En los alrededores de Gibraltar iba Juan Ciudad Duarte, de lugar en lugar, llevando su fardo de libros que vendía, sin que el hecho de ir de un lugar a otro le impidiese tener vida contemplativa. Y a solas en sus caminatas, contemplando las llanuras o los altozanos cubiertos de árboles, arrullado por el trino de los pájaros y elevando su espíritu en el silencio de los cielos, buscaba el rumbo de su vida, pues hasta entonces, cuando ya contaba unos cuarenta años, todavía no sabía cuál era su verdadera vocación. 
Un día bonancible de aquellos iba caminando con sus libros a cuestas, cuando vio a un precioso niño que despertó su piedad. Era de aspecto pobre, iba descalzo, descubierta la cabeza y vestido con una túnica raída. A pesar de todo, el niño rebosaba tal gracia y hermosura, que hechizaron a Juan. 


Conmovido el humilde mercader de libros y deseando servir en lo que pudiese al pobre niño, se detuvo recordando tal vez su fuga del hogar cuando era pequeño, y le preguntó:
-Pobre niño, hermano mío, ¿adónde vas?, ¿te has perdido de tus padres?
-No me he perdido, sé mi camino y el tuyo -le respondió el niño.

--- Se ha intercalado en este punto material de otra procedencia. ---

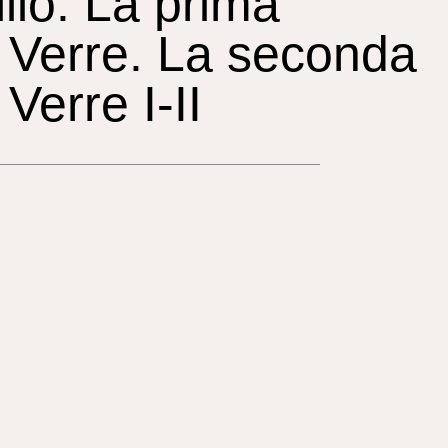
ilio. La prima
o Verre. La seconda
Verre I-II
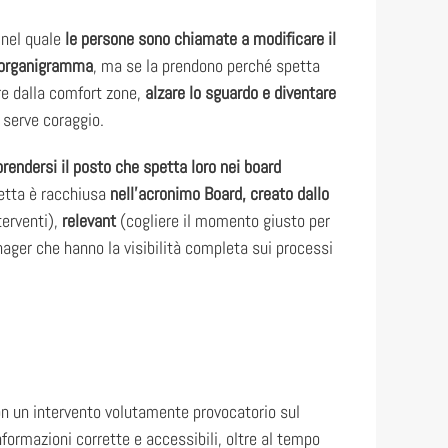
 nel quale
le persone sono chiamate a modificare il
n organigramma
, ma se la prendono perché spetta
ire dalla comfort zone,
alzare lo sguardo e diventare
 serve coraggio.
prendersi il posto che spetta loro nei board
cetta è racchiusa
nell’acronimo Board, creato dallo
terventi),
relevant
(cogliere il momento giusto per
ager che hanno la visibilità completa sui processi
on un intervento volutamente provocatorio sul
informazioni corrette e accessibili, oltre al tempo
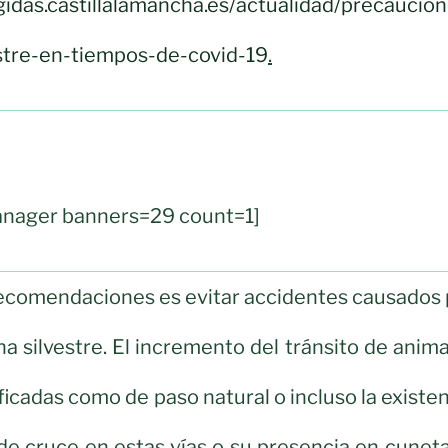
gidas.castillalamancha.es/actualidad/precaucio
estre-en-tiempos-de-covid-19
.
nager banners=29 count=1]
recomendaciones es evitar accidentes causados 
na silvestre. El incremento del tránsito de anim
ficadas como de paso natural o incluso la existe
e cruce en estas vías o su presencia en cuneta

-Pues, ¿cómo vas descalzo? si te sirvieran mis alpargatas
-Tú quieres calzarme, pero no me sirven -dijo el niño probándoselas, y devolviéndoselas por demasiado grandes.
Entonces Juan, movido a compasión, le dijo:
-Niño bendito, amado seas; que aunque no sé lo que por ti siento, sírvete de mis espaldas y te llevaré a la vez que mis libros.
El niño se apresuró hacia él aceptando y Juan, agachándose, lo hizo subir. Juan caminaba y sudaba, y el niño le enjugaba el sudor con sus manos. Cuando Juan advirtió que ya estaba a la vista de la villa de Gaucín, se detuvo junto a la fuente Adelfilla, para descansar. Soltó el fardo de libros en el suelo y dejó al niño con todo cuidado junto a un árbol, diciéndole:

-Hermanito muy amado, déjame beber en esta fuente.
Sonrió el niño complaciente. Pero al retirarse Juan unos pasos, oyó que le llamaban y se volvió a mirar al niño, quien ahora se le presentaba lleno de gloria y de luz espiritual, mientras le mostraba una granada abierta y sobre ella una cruz. Entonces el niño dijo:
- Juan de Dios, Granada será tu Cruz. Y desapareció.
Juan no se atrevía, sin embargo, a usar el nuevo nombre que de Jesús había recibido, y, después de su conversión, se llamaba Juan Pecador; pero después de algún tiempo, cuando ya estaba dedicado a sus obras de caridad, sucedió lo siguiente:
Yendo a pedir limosna, con un traje todo roto y maltrecho, llegó a casa del doctor don Sebastián Ramírez de Fuenleal, Obispo de Tuy y Presidente de la Cancillería de Granada, quien tenía de Juan un concepto muy elevado.
- ¿Y cómo os llamáis? -le preguntó el prelado, después de informarse de lo que hacía, vestido de aquel modo.
- Me llamo, señor, Juan Ciudad y Duarte; pero el nombre que merezco usar es Juan Pecador.
- Decidme, hermano, ¿no tenéis otro sobrenombre?
- El Niño Divino que me guió a Granada me llamó Juan de Dios; pero yo no me atrevo a usar de él sino en mi interior.
- Pues yo os aconsejo y Dios os manda que de aquí en adelante os nombréis Juan de Dios.
- Así lo haré... si Dios quiere -contestó tímidamente, en su humildad, el santo.
Entonces el Arzobispo le ordenó también que usase en adelante un vestido que le dio, y que no lo cambiase por alguno de los de los pobres, como solía hacerlo. Mandó traer la necesaria jerga blanca y parda y ordenó que se le cortase un hábito, el cual bendijo y se lo impuso solemnemente, ciñéndoselo con una correa.